Describes in summary (but too looong), attached full report.
I found JDQ39(4.2.2) and KRT16S(4.4) are only correct bootloader file?
Grouper and Tilapia uses same bootloader.img?
What happen google / asus software release?
Code:TILAPIA (N7 3G, 2012) BOOTLOADERS DERIVED FROM Google "Factory Images": BYTES MD5SUM ROM FACTORY_IMAGE_FILENAME strings *.img | grep BOOTLOADER 2146892 bffa744a6847b5bede2bf445427ef80e JDQ39 ./nakasig-jdq39/bootloader-tilapia-4.18.img BOOTLOADER VERSION - 4.18 - - - - - - JWR66V (I don't have this factory image) - - - 2151068 5bdb2e87370cdb1a7ea14bb0c3e21390 JWR66Y ./nakasig-jwr66y/bootloader-tilapia-4.23.img BOOTLOADER VERSION - 4.23 - - - - - - KRT16O bootloader & radio image didn't contain!! - - - 2150992 df53028033c9eccf4fe5ba7bc198ce24 KRT16S ./nakasig-krt16s/bootloader-tilapia-4.23.img BOOTLOADER VERSION - 4.23 4005632 797a8ddfe19bfe4c485f8a8c119f1bdd KOT49H ./nakasig-kot49h/bootloader-tilapia-4.23.img BOOTLOADER VERSION - %s
JDQ39, KRT16S succeeded flash bootloader
Code:nakasig-jdq39# fastboot flash bootloader bootloader-tilapia-4.18.img sending 'bootloader' (2096 KB)... OKAY [ 0.338s] writing 'bootloader'... OKAY [ 1.230s] finished. total time: 1.569s (bootloader screen left-top) "Signature match."
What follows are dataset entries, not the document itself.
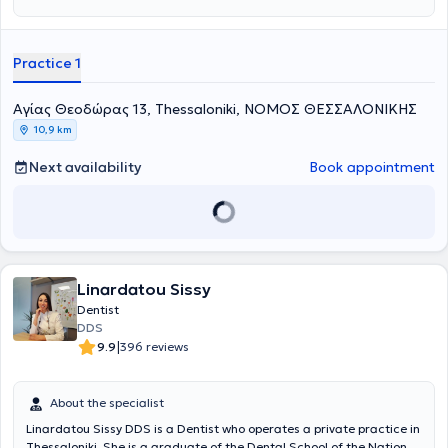
Practice 1
Aγίας Θεοδώρας 13, Thessaloniki, ΝΟΜΟΣ ΘΕΣΣΑΛΟΝΙΚΗΣ
10,9 km
Next availability
Book appointment
Linardatou Sissy
Dentist
DDS
|
9.9
396 reviews
About the specialist
Linardatou Sissy DDS is a Dentist who operates a private practice in
Thessaloniki. She is a graduate of the Dental School of the National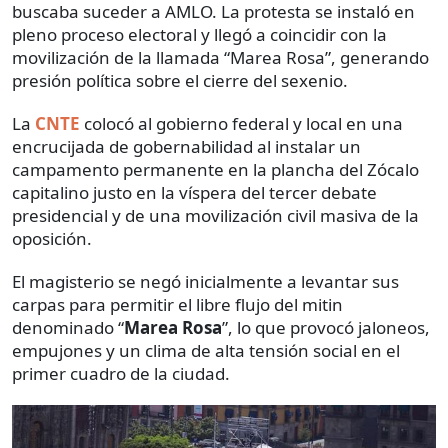
buscaba suceder a AMLO. La protesta se instaló en
pleno proceso electoral y llegó a coincidir con la
movilización de la llamada “Marea Rosa”, generando
presión política sobre el cierre del sexenio.
La
CNTE
colocó al gobierno federal y local en una
encrucijada de gobernabilidad al instalar un
campamento permanente en la plancha del Zócalo
capitalino justo en la víspera del tercer debate
presidencial y de una movilización civil masiva de la
oposición.
El magisterio se negó inicialmente a levantar sus
carpas para permitir el libre flujo del mitin
denominado “
Marea Rosa
”, lo que provocó jaloneos,
empujones y un clima de alta tensión social en el
primer cuadro de la ciudad.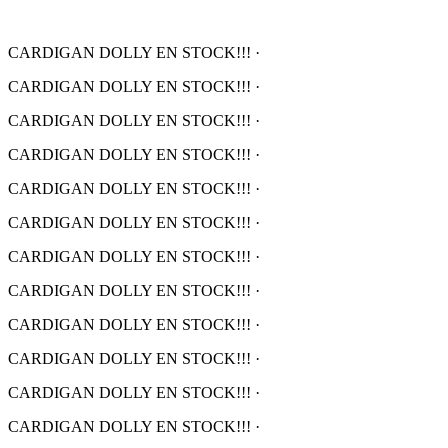
CARDIGAN DOLLY EN STOCK!!!
·
CARDIGAN DOLLY EN STOCK!!!
·
CARDIGAN DOLLY EN STOCK!!!
·
CARDIGAN DOLLY EN STOCK!!!
·
CARDIGAN DOLLY EN STOCK!!!
·
CARDIGAN DOLLY EN STOCK!!!
·
CARDIGAN DOLLY EN STOCK!!!
·
CARDIGAN DOLLY EN STOCK!!!
·
CARDIGAN DOLLY EN STOCK!!!
·
CARDIGAN DOLLY EN STOCK!!!
·
CARDIGAN DOLLY EN STOCK!!!
·
CARDIGAN DOLLY EN STOCK!!!
·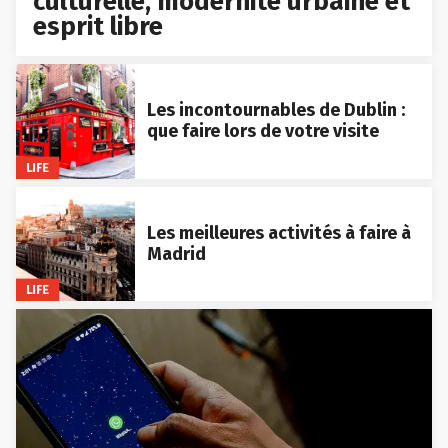
culturelle, modernité urbaine et
esprit libre
Les incontournables de Dublin :
que faire lors de votre visite
LIFE
Les meilleures activités à faire à
Madrid
LIFE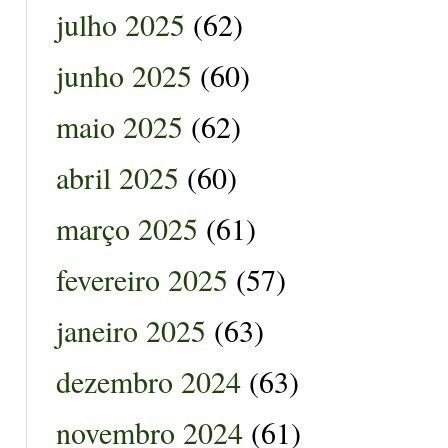
julho 2025
(62)
junho 2025
(60)
maio 2025
(62)
abril 2025
(60)
março 2025
(61)
fevereiro 2025
(57)
janeiro 2025
(63)
dezembro 2024
(63)
novembro 2024
(61)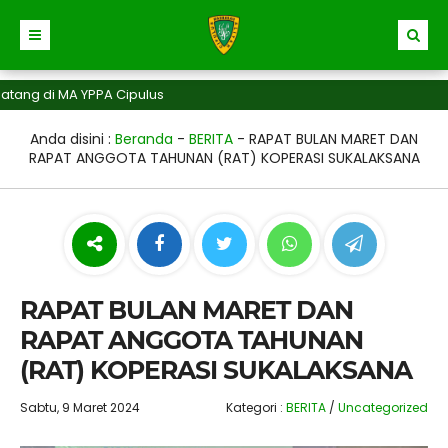
MA YPPA Cipulus
Anda disini :
Beranda
-
BERITA
-
RAPAT BULAN MARET DAN
RAPAT ANGGOTA TAHUNAN (RAT) KOPERASI SUKALAKSANA
RAPAT BULAN MARET DAN
RAPAT ANGGOTA TAHUNAN
(RAT) KOPERASI SUKALAKSANA
Sabtu, 9 Maret 2024
Kategori :
BERITA
/
Uncategorized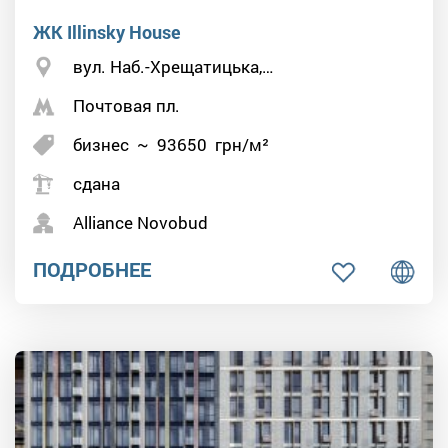
ЖК Illinsky House
вул. Наб.-Хрещатицька,…
Почтовая пл.
бизнес
~
93650
грн/м²
сдана
Alliance Novobud
ПОДРОБНЕЕ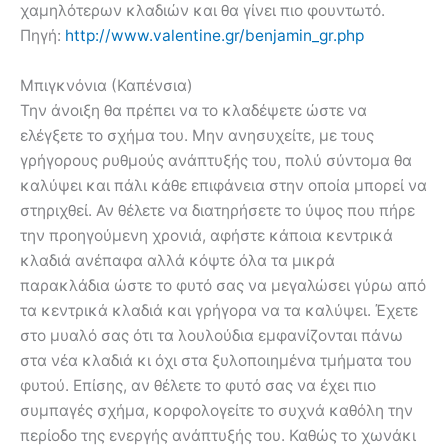
χαμηλότερων κλαδιών και θα γίνει πιο φουντωτό.
Πηγή:
http://www.valentine.gr/benjamin_gr.php
Mπιγκνόνια (Καπένσια)
Την άνοιξη θα πρέπει να το κλαδέψετε ώστε να
ελέγξετε το σχήμα του. Μην ανησυχείτε, με τους
γρήγορους ρυθμούς ανάπτυξής του, πολύ σύντομα θα
καλύψει και πάλι κάθε επιφάνεια στην οποία μπορεί να
στηριχθεί. Αν θέλετε να διατηρήσετε το ύψος που πήρε
την προηγούμενη χρονιά, αφήστε κάποια κεντρικά
κλαδιά ανέπαφα αλλά κόψτε όλα τα μικρά
παρακλάδια ώστε το φυτό σας να μεγαλώσει γύρω από
τα κεντρικά κλαδιά και γρήγορα να τα καλύψει. Έχετε
στο μυαλό σας ότι τα λουλούδια εμφανίζονται πάνω
στα νέα κλαδιά κι όχι στα ξυλοποιημένα τμήματα του
φυτού. Επίσης, αν θέλετε το φυτό σας να έχει πιο
συμπαγές σχήμα, κορφολογείτε το συχνά καθόλη την
περίοδο της ενεργής ανάπτυξής του. Καθώς το χωνάκι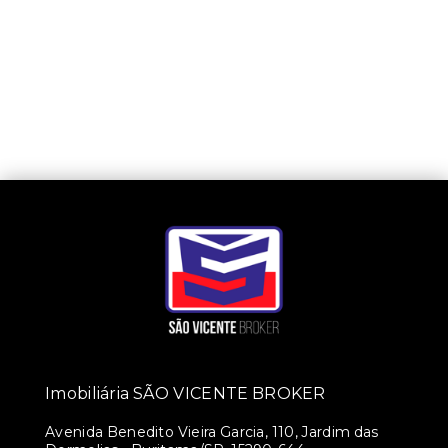
Imobiliária SÃO VICENTE BROKER
Avenida Benedito Vieira Garcia, 110, Jardim das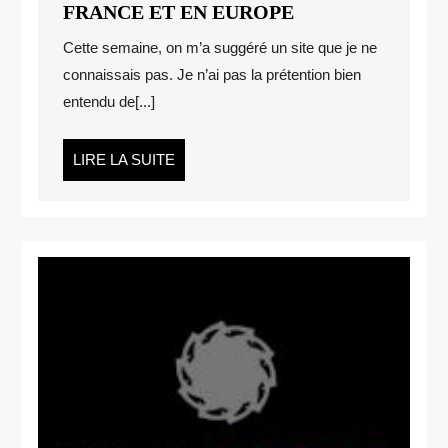
LOCATION
FRANCE ET EN EUROPE
DE
Cette semaine, on m’a suggéré un site que je ne
BUREAU
connaissais pas. Je n’ai pas la prétention bien
EN
entendu de[...]
FRANCE
ET
EN
LIRE
LIRE LA SUITE
EUROPE
LA
SUITE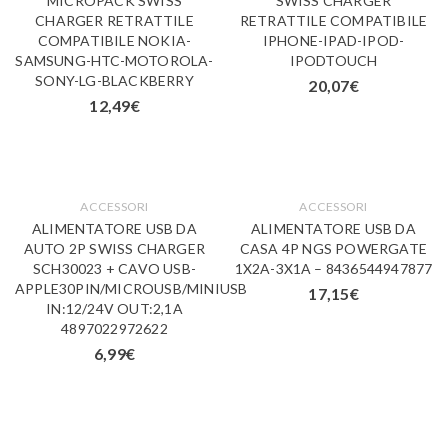
MICROPACK SWISS
SWISS CHARGER
CHARGER RETRATTILE
RETRATTILE COMPATIBILE
COMPATIBILE NOKIA-
IPHONE-IPAD-IPOD-
SAMSUNG-HTC-MOTOROLA-
IPODTOUCH
SONY-LG-BLACKBERRY
20,07
€
12,49
€
ACCESSORI
ACCESSORI
ALIMENTATORE USB DA
ALIMENTATORE USB DA
AUTO 2P SWISS CHARGER
CASA 4P NGS POWERGATE
SCH30023 + CAVO USB-
1X2A-3X1A – 8436544947877
APPLE30PIN/MICROUSB/MINIUSB
17,15
€
IN:12/24V OUT:2,1A
4897022972622
6,99
€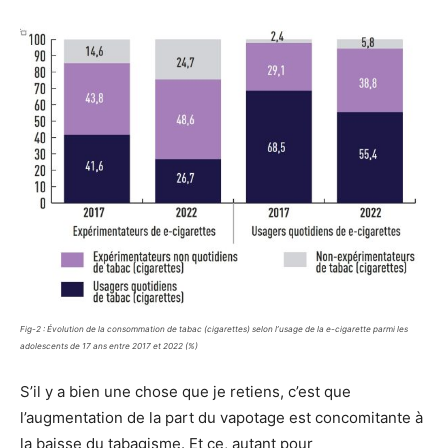
Fig-2 : Évolution de la consommation de tabac (cigarettes) selon l’usage de la e-cigarette parmi les
adolescents de 17 ans entre 2017 et 2022 (%)
S’il y a bien une chose que je retiens, c’est que
l’augmentation de la part du vapotage est concomitante à
la baisse du tabagisme. Et ce, autant pour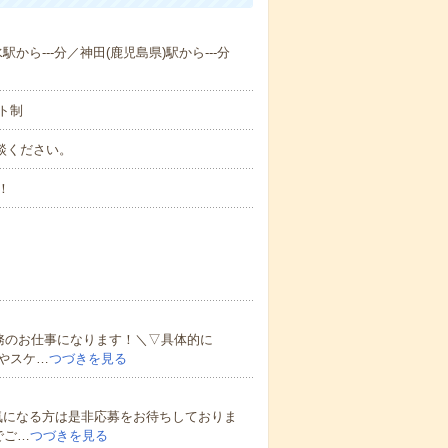
駅から---分／神田(鹿児島県)駅から---分
ト制
ご相談ください。
！
）
務のお仕事になります！＼▽具体的に
やスケ…
つづきを見る
気になる方は是非応募をお待ちしておりま
でご…
つづきを見る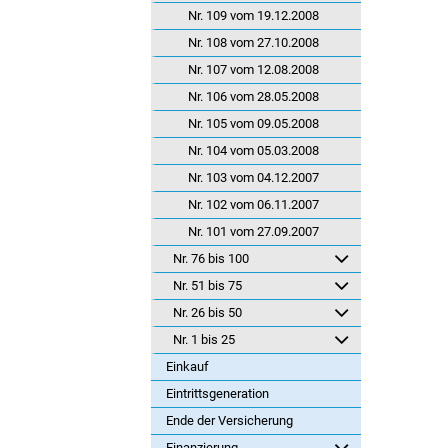
Nr. 109 vom 19.12.2008
Nr. 108 vom 27.10.2008
Nr. 107 vom 12.08.2008
Nr. 106 vom 28.05.2008
Nr. 105 vom 09.05.2008
Nr. 104 vom 05.03.2008
Nr. 103 vom 04.12.2007
Nr. 102 vom 06.11.2007
Nr. 101 vom 27.09.2007
Nr. 76 bis 100
Nr. 51 bis 75
Nr. 26 bis 50
Nr. 1 bis 25
Einkauf
Eintrittsgeneration
Ende der Versicherung
Finanzierung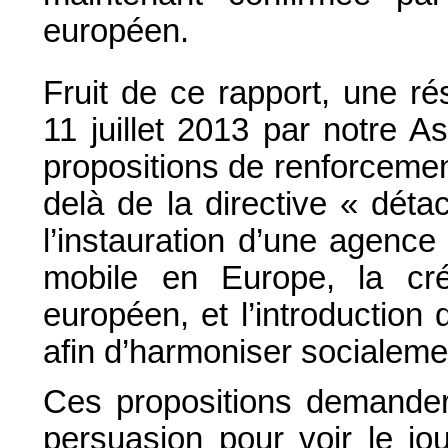
européen.
Fruit de ce rapport, une r
11 juillet 2013 par notre 
propositions de renforcemen
delà de la directive « dét
l’instauration d’une agence
mobile en Europe, la créa
européen, et l’introduction
afin d’harmoniser socialeme
Ces propositions demander
persuasion pour voir le jo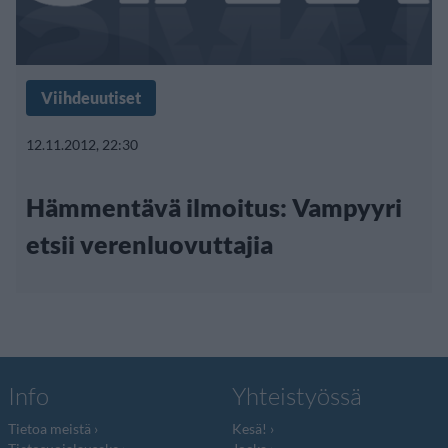
Viihdeuutiset
12.11.2012, 22:30
Hämmentävä ilmoitus: Vampyyri
etsii verenluovuttajia
Info
Yhteistyössä
Tietoa meistä
Kesä!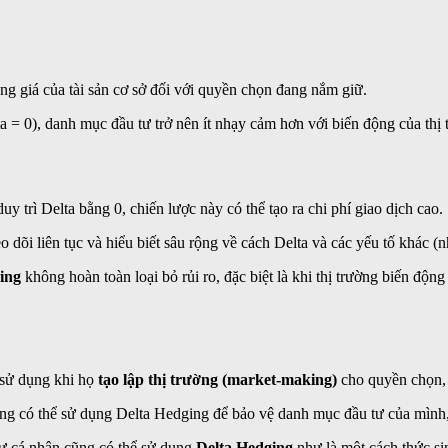
ộng giá của tài sản cơ sở đối với quyền chọn đang nắm giữ.
 = 0), danh mục đầu tư trở nên ít nhạy cảm hơn với biến động của thị 
y trì Delta bằng 0, chiến lược này có thể tạo ra chi phí giao dịch cao.
o dõi liên tục và hiểu biết sâu rộng về cách Delta và các yếu tố khá
ing
không hoàn toàn loại bỏ rủi ro, đặc biệt là khi thị trường biến độn
 sử dụng khi họ
tạo lập thị trường (market-making)
cho quyền chọn,
ng có thể sử dụng Delta Hedging để bảo vệ danh mục đầu tư của mình, 
tư cá nhân cũng có thể sử dụng
Delta Hedging
như là một cách thức si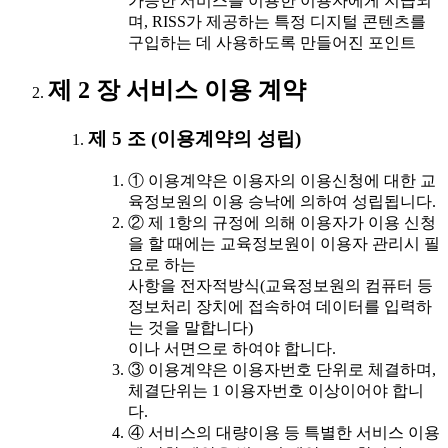
가능한 서비스를 이용한 이용자에게 지급되
며, RISS가 제공하는 특정 디지털 콘텐츠를
구입하는 데 사용하도록 만들어진 포인트
제 2 장 서비스 이용 계약
제 5 조 (이용계약의 성립)
① 이용계약은 이용자의 이용신청에 대한 교
육정보원의 이용 승낙에 의하여 성립됩니다.
② 제 1항의 규정에 의해 이용자가 이용 신청
을 할 때에는 교육정보원이 이용자 관리시 필
요로 하는
사항을 전자적방식(교육정보원의 컴퓨터 등
정보처리 장치에 접속하여 데이터를 입력하
는 것을 말합니다)
이나 서면으로 하여야 합니다.
③ 이용계약은 이용자번호 단위로 체결하며,
체결단위는 1 이용자번호 이상이어야 합니
다.
④ 서비스의 대량이용 등 특별한 서비스 이용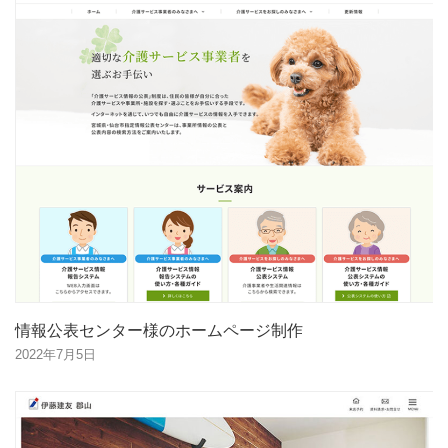
情報公表センター様のホームページ制作
2022年7月5日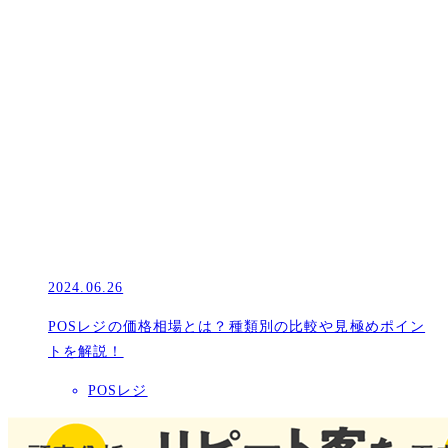
2024.06.26
POSレジの価格相場とは？種類別の比較や見極めポイン
トを解説！
POSレジ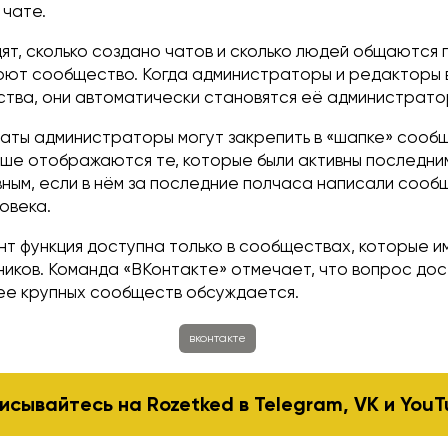
 чате.
ят, сколько создано чатов и сколько людей общаются 
роют сообщество. Когда администраторы и редакторы 
тва, они автоматически становятся её администрат
чаты администраторы могут закрепить в «шапке» сообщ
ыше отображаются те, которые были активны последним
ным, если в нём за последние полчаса написали сооб
овека.
нт функция доступна только в сообществах, которые 
тников. Команда «ВКонтакте» отмечает, что вопрос до
лее крупных сообществ обсуждается.
вконтакте
исывайтесь на Rozetked в
Telegram
,
VK
и
YouT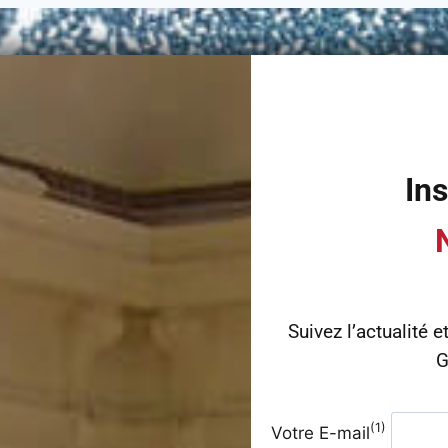
Ins
Suivez l’actualité e
G
(1)
Votre E-mail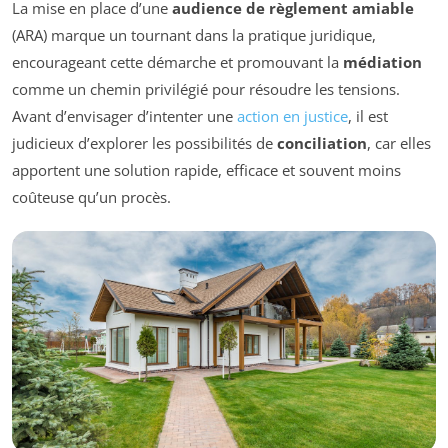
La mise en place d’une
audience de règlement amiable
(ARA) marque un tournant dans la pratique juridique,
encourageant cette démarche et promouvant la
médiation
comme un chemin privilégié pour résoudre les tensions.
Avant d’envisager d’intenter une
action en justice
, il est
judicieux d’explorer les possibilités de
conciliation
, car elles
apportent une solution rapide, efficace et souvent moins
coûteuse qu’un procès.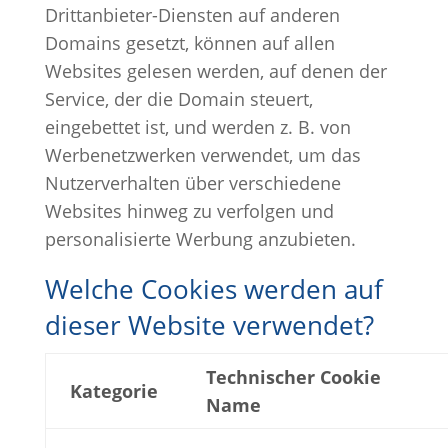
Drittanbieter-Diensten auf anderen
Domains gesetzt, können auf allen
Websites gelesen werden, auf denen der
Service, der die Domain steuert,
eingebettet ist, und werden z. B. von
Werbenetzwerken verwendet, um das
Nutzerverhalten über verschiedene
Websites hinweg zu verfolgen und
personalisierte Werbung anzubieten.
Welche Cookies werden auf
dieser Website verwendet?
Technischer Cookie
Kategorie
Name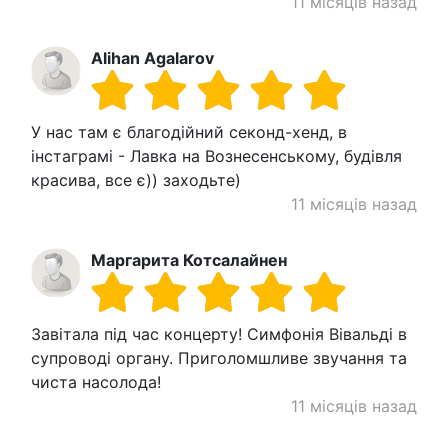
11 місяців назад
Alihan Agalarov
У нас там є благодійний секонд-хенд, в
інстаграмі - Лавка на Вознесенському, будівля
красива, все є)) заходьте)
11 місяців назад
Маргарита Котсалайнен
Завітала під час концерту! Симфонія Вівальді в
супроводі органу. Приголомшливе звучання та
чиста насолода!
11 місяців назад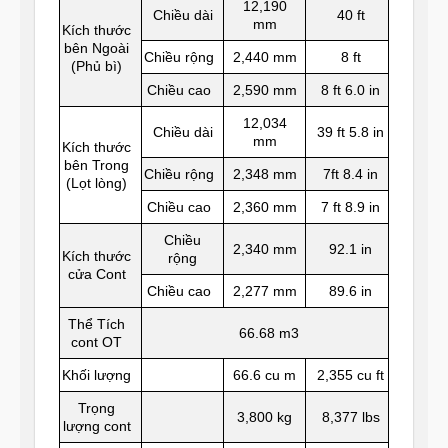
12,190
Chiều dài
40 ft
mm
Kích thước
bên Ngoài
Chiều rộng
2,440 mm
8 ft
(Phủ bì)
Chiều cao
2,590 mm
8 ft 6.0 in
12,034
Chiều dài
39 ft 5.8 in
mm
Kích thước
bên Trong
Chiều rộng
2,348 mm
7ft 8.4 in
(Lọt lòng)
Chiều cao
2,360 mm
7 ft 8.9 in
Chiều
2,340 mm
92.1 in
Kích thước
rộng
cửa Cont
Chiều cao
2,277 mm
89.6 in
Thể Tích
66.68 m3
cont OT
Khối lượng
66.6 cu m
2,355 cu ft
Trọng
3,800 kg
8,377 lbs
lượng cont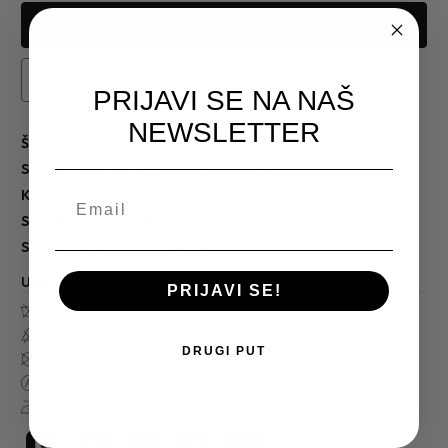
Dodati na listu želja
PRIJAVI SE NA NAŠ
NEWSLETTER
Šifra:
MJ-10-431 42 S
sirovinski sastav:
100% POLIESTER
kroj:
REGULAR FIT
skupljanje po dužini:
+-2%
skupljanje po širini:
+-2%
Uputstvo za održavanje
PRIJAVI SE!
Nije dozvoljeno pranje u mašini za pranje veša
Nije dozvoljeno izbijeljivanje
DRUGI PUT
Nije dozvoljeno sušenje u mašini za sušenje veša
Hemijsko čišćenje u svim rastvaračima
Peglati sa najvišom temperaturom ploče do 110°C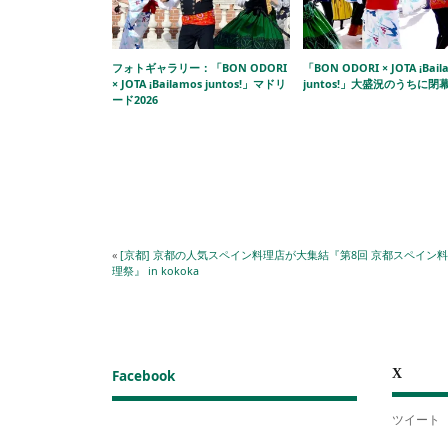
フォトギャラリー：「BON ODORI
「BON ODORI × JOTA ¡Bail
× JOTA ¡Bailamos juntos!」マドリ
juntos!」大盛況のうちに閉
ード2026
«
[京都] 京都の人気スペイン料理店が大集結『第8回 京都スペイン料
理祭』 in kokoka
X
Facebook
ツイート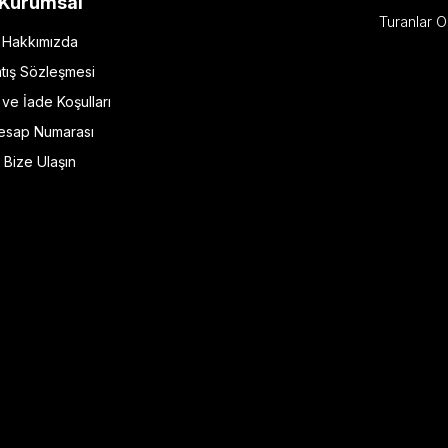
Kurumsal
Turanlar O
Hakkımızda
tış Sözleşmesi
l ve İade Koşulları
esap Numarası
Bize Ulaşın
JWR66Y, KOT49H failed flash bootloader
Code:nakasig-jwr66y# fastboot flash bootloader bootloader-tilapia-4.23.img sending 'bootloader' (2100 KB)... OKAY [ 0.335s] writing 'bootloader'... FAILED (remote: (InvalidState)) finished. total time: 0.469s "Signature mismatch."2
Hi, bftb0...
It's good to see you around again. I must admit, that most of the stuff you post, I really, really don't understand... but I always learn something new.
Concerning flatline... Well, I ran it sometime back in October...
I knew beforehand that there where known issues concerning fastboot flashing the bootloader from build JWR66Y (ie, it won't fastboot flash) so now I ALWAYS keep a copy of the v4.23 bootloader from build JWR66V stored on my laptop... which came in useful for the flatline procedure.
The whole procedure revolves around flatlines Custom Recovery...
Once I'd fastboot flashed the specially modified Flatline Custom Recovery (which is based on CWM) to the recovery partition, I then went into the ADVANCED option... and selected option 1: flash AndroidRoot BL... this flashes the AndroidRoot Custom Bootloader - (you don't actually flash this yourself - the Flatline Custom Recovery does it for you).
Following the instructions to the letter, I then booted normally into Android.
I shutdown my Nexus 7 completely, and rebooted into this modified AndroidRoot bootloader in fastboot mode... to discover that the version number had been 'downgraded' to v4.13. Nothing there signifies or indicates it is in fact the flatline AndroidRoot BL... it just looks like a regular v4.13 bootloader.
After selecting the RECOVERY option in this modified bootloader, as you would normally, to get into either standard CWM or TWRP, it boots back into the Flatline Custom Recovery again.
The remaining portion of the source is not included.